REQUIRED WORK
Only the lines from the start of the data through the line with "Importante para variar" belong in the copy. Restate them word for word, minus the pictures.

[[ RECORDS FOR THIS EXERCISE, beginning ]]

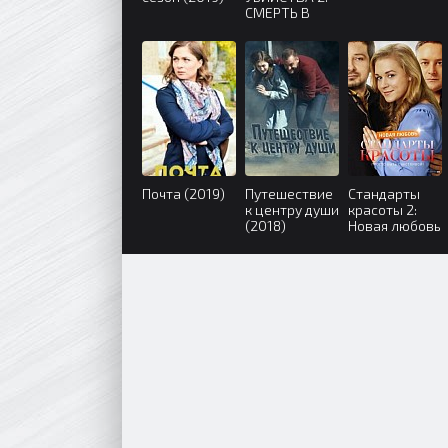
СМЕРТЬ В
КРУЖЕВАХ
(2019)
Почта (2019)
Путешествие
Стандарты
к центру души
красоты 2:
(2018)
Новая любовь
(2018)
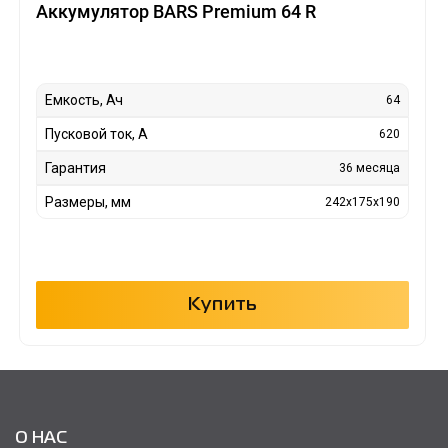
Аккумулятор BARS Premium 64 R
Емкость, Ач
64
Пусковой ток, А
620
Гарантия
36 месяца
Размеры, мм
242x175x190
Купить
О НАС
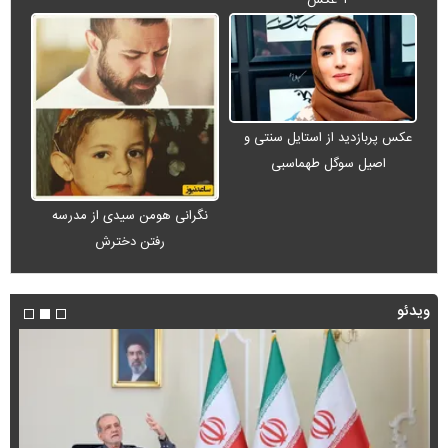
عکس پربازدید از استایل سنتی و
اصیل سوگل طهماسبی
نگرانی هومن سیدی از مدرسه
رفتن دخترش
ویدئو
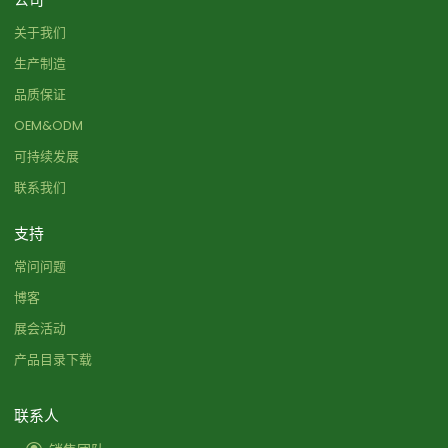
关于我们
生产制造
品质保证
OEM&ODM
可持续发展
联系我们
支持
常问问题
博客
展会活动
产品目录下载
联系人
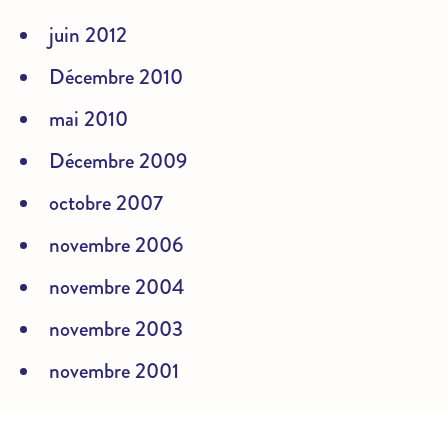
juin 2012
Décembre 2010
mai 2010
Décembre 2009
octobre 2007
novembre 2006
novembre 2004
novembre 2003
novembre 2001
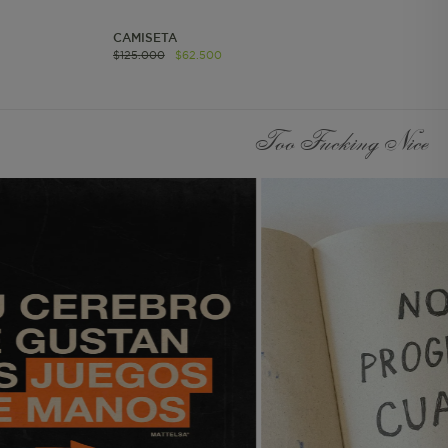
Información de
CAMISETA
Segmento Persistente.
$
125
.
000
$
62
.
500
Almacena la
información UTM.
Información Individual
de Sesión Almacena
Too Fucking Nice
información de
contexto para call
center y lista de regalos.
Información de
Segmento de Sesión Se
utiliza para agrupar a
los usuarios en el mismo
contexto de
navegación. Considera
los valores UTM.
Información de Hash de
Segmento de Sesión
Hash del contexto de
navegación del usuario.
Importante para variar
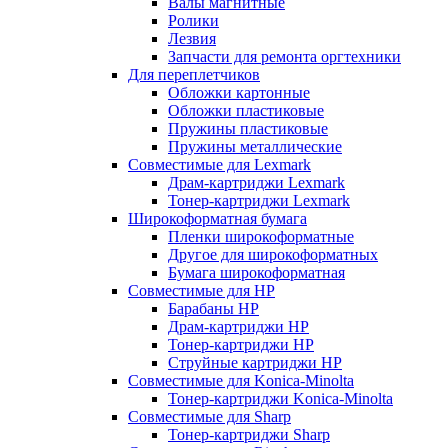
Валы магнитные
Ролики
Лезвия
Запчасти для ремонта оргтехники
Для переплетчиков
Обложки картонные
Обложки пластиковые
Пружины пластиковые
Пружины металлические
Совместимые для Lexmark
Драм-картриджи Lexmark
Тонер-картриджи Lexmark
Широкоформатная бумага
Пленки широкоформатные
Другое для широкоформатных
Бумага широкоформатная
Совместимые для HP
Барабаны HP
Драм-картриджи HP
Тонер-картриджи HP
Струйные картриджи HP
Совместимые для Konica-Minolta
Тонер-картриджи Konica-Minolta
Совместимые для Sharp
Тонер-картриджи Sharp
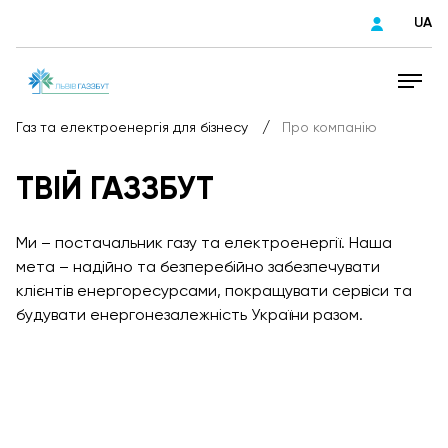
UA
/
Газ та електроенергія для бізнесу
Про компанію
ТВІЙ ГАЗЗБУТ
Ми – постачальник газу та електроенергії. Наша
мета – надійно та безперебійно забезпечувати
клієнтів енергоресурсами, покращувати сервіси та
будувати енергонезалежність України разом.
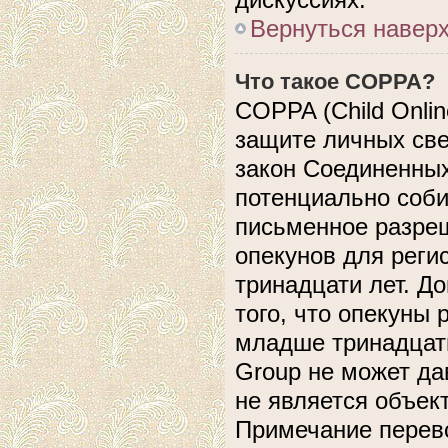
Вернуться навер
Что такое COPPA?
COPPA (Child Online
защите личных свед
закон Соединенных
потенциально соб
письменное разреш
опекунов для реги
тринадцати лет. Д
того, что опекуны
младше тринадцати
Group не может да
не является объек
Примечание перево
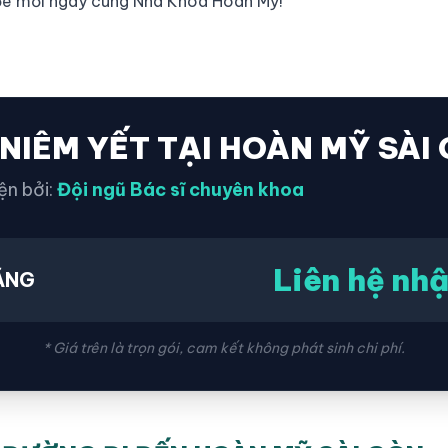
hỏe mỗi ngày cùng Nha Khoa Hoàn Mỹ!
 NIÊM YẾT TẠI HOÀN MỸ SÀI
ện bởi:
Đội ngũ Bác sĩ chuyên khoa
Liên hệ nhậ
ĂNG
* Giá trên là trọn gói, cam kết không phát sinh chi phí.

[[ RECORDS FOR THIS EXERCISE, end ]]

EXPECTED OUTPUT
СМЕРТЬ В
КРУЖЕВАХ
(2019)
Почта (2019)
Путешествие
Стандарты
к центру души
красоты 2:
(2018)
Новая любовь
(2018)
Аккумулятор BARS Premium 64 R
Емкость, Ач
64
Пусковой ток, А
620
Гарантия
36 месяца
Размеры, мм
242x175x190
Купить
О НАС
عکس پربازدید از استایل سنتی و
اصیل سوگل طهماسبی
نگرانی هومن سیدی از مدرسه
رفتن دخترش
ویدئو
关于我们
生产制造
品质保证
OEM&ODM
可持续发展
联系我们
支持
常问问题
博客
展会活动
产品目录下载
联系人
juin 2012
Décembre 2010
mai 2010
Décembre 2009
octobre 2007
novembre 2006
novembre 2004
novembre 2003
novembre 2001
Información de
CAMISETA
Segmento Persistente.
$
125
.
000
$
62
.
500
Almacena la
información UTM.
Información Individual
de Sesión Almacena
Too Fucking Nice
información de
contexto para call
center y lista de regalos.
Información de
Segmento de Sesión Se
utiliza para agrupar a
los usuarios en el mismo
contexto de
navegación. Considera
los valores UTM.
Información de Hash de
Segmento de Sesión
Hash del contexto de
navegación del usuario.
Importante para variar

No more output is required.